Ketua Lembaga Kajian Strategis Ikatan Alumni Pergerakan Mahasiswa Islam Indonesia (IKA PMII) Kepulauan Sula Sugiono Husni mengungkapkan, penanganan yang dilakukan oleh BPBD Kepulauan Sula kepada masyarakat Desa Fokalik Kecamatan Sanana Utara kurang maksimal.
”Bantuan dari pemerintah daerah berupa material untuk kepentingan pembangunan rumah, berupa lata, atap rumah (seng) yang di datangkan pada bulan lalu, tidak dapat dimanfaatkan oleh masyarakat yang terdampak bencana,” ujarnya kepada wartawan, Selasa (6/4/2026).
Sugiyono menyebut, sudah memasuki satu bulan, warga desa Fokalik yang terdampak bencana angin puting beliung tidak mempunyai tempat tinggal yang layak.
”Kurang lebih satu bulan torang (kita) punya sodara (saudara) tinggal dan duduk dengan orang, ada juga yang duduk dengan kondisi atap rumah yang terbuka, dan dapur yang tidak bisa lagi dipakai untuk bamasa (memasak),” tuturnya.
Fokus BPBD tidak boleh tertuju pada penyaluran bantuan material semata, tetapi harus menjalankan fungsi pengawasan secara menyeluruh terhadap proses pembangunan kembali rumah warga.

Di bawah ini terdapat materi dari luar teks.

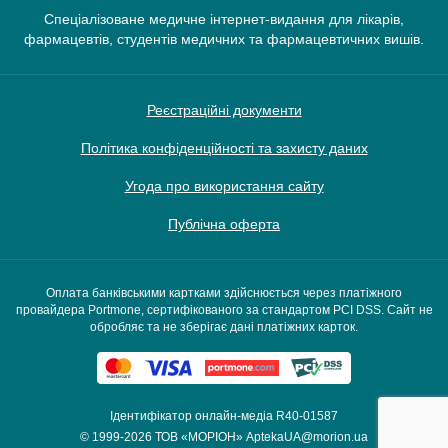
Спеціалізоване медичне інтернет-видання для лікарів,
фармацевтів, студентів медичних та фармацевтичних вишів.
Реєстраційні документи
Політика конфіденційності та захисту даних
Угода про використання сайту
Публічна оферта
Оплата банківськими картками здійснюється через платіжного
провайдера Portmone, сертифікованого за стандартом PCI DSS. Сайт не
обробляє та не зберігає дані платіжних карток.
Ідентифікатор онлайн-медіа R40-01587
© 1999-2026
ТОВ «МОРІОН»
AptekaUA@morion.ua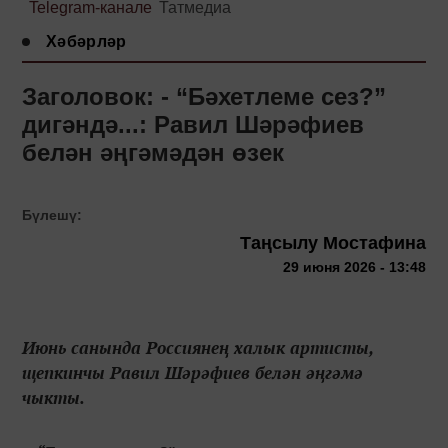
Telegram-канале
Татмедиа
Хәбәрләр
Заголовок: - “Бәхетлеме сез?”
дигәндә...: Равил Шәрәфиев
белән әңгәмәдән өзек
Бүлешү:
Таңсылу Мостафина
29 июня 2026 - 13:48
Июнь санында Россиянең халык артисты,
щепкинчы Равил Шәрәфиев белән әңгәмә
чыкты.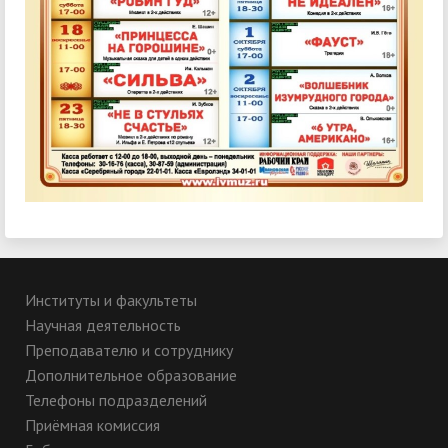
Институты и факультеты
Научная деятельность
Преподавателю и сотруднику
Дополнительное образование
Телефоны подразделений
Приёмная комиссия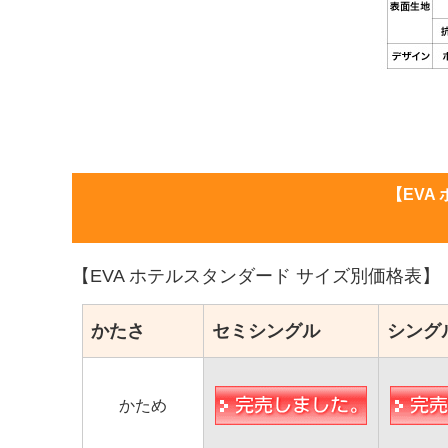
【EVA
【EVA ホテルスタンダード サイズ別価格表】
かたさ
セミシングル
シング
かため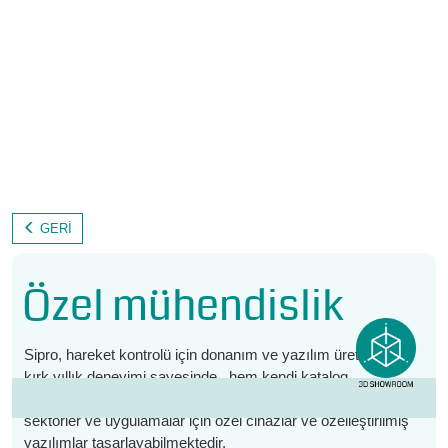
GERI
Özel mühendislik
Sipro, hareket kontrolü için donanım ve yazılım üretiminde
kırk yıllık deneyimi sayesinde , hem kendi katalog
ürünlerinden yola çıkarak hem de yeni projeler üreterek , farklı
sektörler ve uygulamalar için özel cihazlar ve özelleştirilmiş
yazılımlar tasarlayabilmektedir.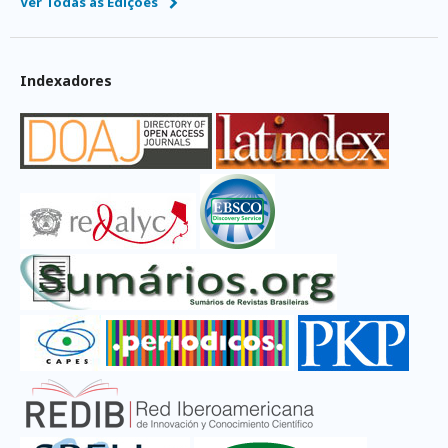
Ver Todas as Edições
Indexadores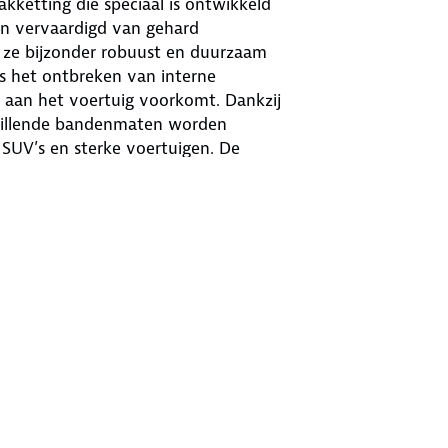
kketting die speciaal is ontwikkeld
jn vervaardigd van gehard
 ze bijzonder robuust en duurzaam
s het ontbreken van interne
 aan het voertuig voorkomt. Dankzij
chillende bandenmaten worden
 SUV’s en sterke voertuigen. De
m, zelfs voor mensen die weinig
ducten zijn eenvoudig te plaatsen,
 betaalbaar. Elke sneeuwketting van
at voor veiligheid en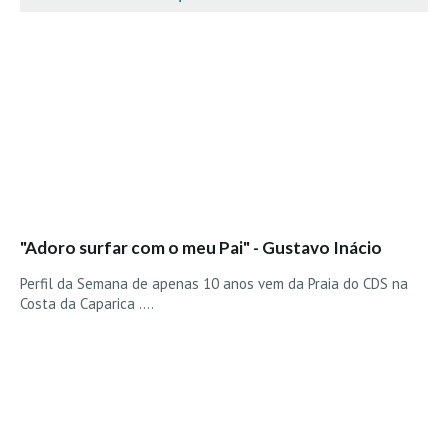
Vídeos
Nacional
Internacional
Exclusivos
Fotogaleria
Nacional
Internacional
Exclusivas
"Adoro surfar com o meu Pai" - Gustavo Inácio
Guia De Praias
Perfil da Semana de apenas 10 anos vem da Praia do CDS na
Costa da Caparica ....
Norte
Grande Porto
Costa de Prata
Oeste
Grande Lisboa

“BPBD memiliki tanggung jawab lebih dari sekadar distribusi bantuan. Fungsi pengawasan adalah bagian yang melekat, terutama dalam memastikan rekonstruksi berjalan sesuai standar dan hasilnya layak huni bagi masyarakat,” tegas Sugiono.
Selain itu, ia juga mengapresiasi langkah pemerintah daerah terkhususnya BPBD dalam mendatangkan alat-alat bangunan yang menjadi kebutuhan kepada masyarakat terdampak.
”Saya juga tahu bahwa BPBD tidak hanya mendatangkan alat bangunan, lalu membiarkannya begitu saja, harus ada perhatian serius, jangan terkesan BPBD lambat dalam mengatasi fenomena alam angin puting beliung yang menimpah warga Fokalik,” pungkasnya.